NOS BLESSURES

Ep 2, 110+12-22 ; Jn 20, 24-29

(3 juillet 2000)

Homélie du Frère Yves HABERT

 

D

e toute façon, à moins de fuir le combat, ou nos semblables, à moins de vivre reclus, nous n’échapperont pas aux blessures, nous n’échapperons pas aux meurtrissures, les blessures que l’on reçoit ou que l’on donne, le combat, c’est comme l’amour, cela exige la réciprocité. Dans l’expression courante, on entend parfois dire : "La vie l’a malmené, elle n’a pas été tendre avec lui, qu’est-ce qu’il a fait pour mériter cela ?" On se trompe, parce que ce n’est pas la vie qui peut nous entraîner ainsi, mais c’est le péché, le mal, ce qui bloque, ce qui freine, ce qui retarde, ce qui blesse, ce n’est donc pas la vie. Mais personne ne peut y échapper à ces meur­trissures. On le sait depuis toujours, il n’a pas fallu attendre Job, et même le Christ lui non plus n’échappe pas aux meurtrissures, Il les porte comme un éten­dard, il porte ses plaies, comme une sorte de blason frappé à l’amour de Dieu, car Il a remporté la victoire. On parle de plaies visibles, de plaies voyantes, criar­des, de plaie intime et secrète, la plaie du cœur.
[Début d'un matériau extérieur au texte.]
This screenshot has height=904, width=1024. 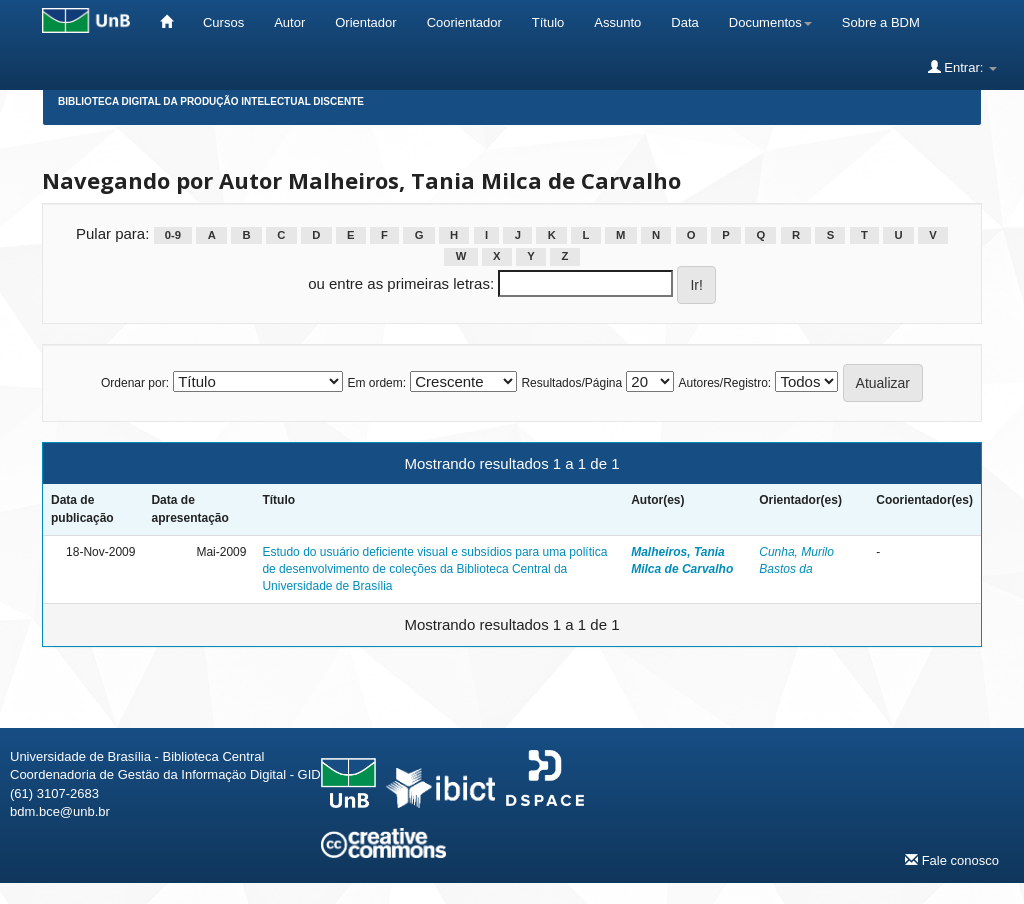 I want to click on Cursos, so click(x=223, y=22).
C’est comme dans nos vies, il y a des blessu­res qui se voient plus que d’autres, et puis il y a la blessure intime qui est dans le jardin secret, quelque chose que l’on partage encore moins, avec ses raisons d’espérer. Mais que vont devenir ces blessures ? Vont-elles disparaître à tout jamais, ou gommées à la gomme arabique, vont-elles devenir comme une sorte de parenthèse refermée, quelque chose dont il ne fau­drait pas parler parce que cela concerne notre vie d’ici-bas et que là-haut, cela n’a plus rien à y faire ? Les blessures vont-elles être définitivement refer­mées, les cicatrices parfaitement invisibles ? Je ne crois pas, à cause de cet évangile, à cause de Jésus qui montre ses plaies aux mains, et au côté. Et je crois que si cette blessure devait nous faire peur, ici, elles ne sont plus chargées de peur. C’est vrai que la bles­sure cela fait peur, nos propres blessures nous font peur, parce que c’est comme une porte dans notre chair, notre peau est devenue comme perméable. Mais la blessure d’un ami nous fait peur aussi, parce qu’il peut mourir de cette blessure, parce que cela peut se retourner contre moi.

Les blessures font peur, et Jésus en montrant à Thomas ses blessures, veut chasser la peur du cœur de Thomas. Il chasse la peur en changeant la signifi­cation de la blessure. Il dit à Thomas : "Vois, toi de ces blessures, tu n’as rien à craindre pour toi, car moi je t’ai aimé jusque-là pour te sauver". Il chasse la peur de Thomas, de celui qui pourtant n’a peur de rien, puisqu’il voulait monter résolument à Jérusalem pour y mourir avec Jésus.

En même temps, Thomas est un chemin qui s’ouvre devant nous, chemin d’amour et de vérité qui montre par quoi nous devons passer, qui montre que nos blessures aussi peuvent devenir des cadeaux de grâce, qu’aussi bien les blessures voyantes que les blessures intimes, nous pouvons en faire des cadeaux de grâce, de pardon comme Jésus, si comme Jésus nous ouvrons ces blessures pour les enfourner dans le four de la miséricorde pour en faire aussi une of­frande, pour qu’elles deviennent aussi des canaux de grâce.

Au fond, même nos blessures sont offertes à Dieu pour qu’il nous lave de cette peur et fasse de ces blessures des canaux de grâce par lesquels nous se­rons sauveurs avec Lui, et sauveurs dans le Christ Sauveur.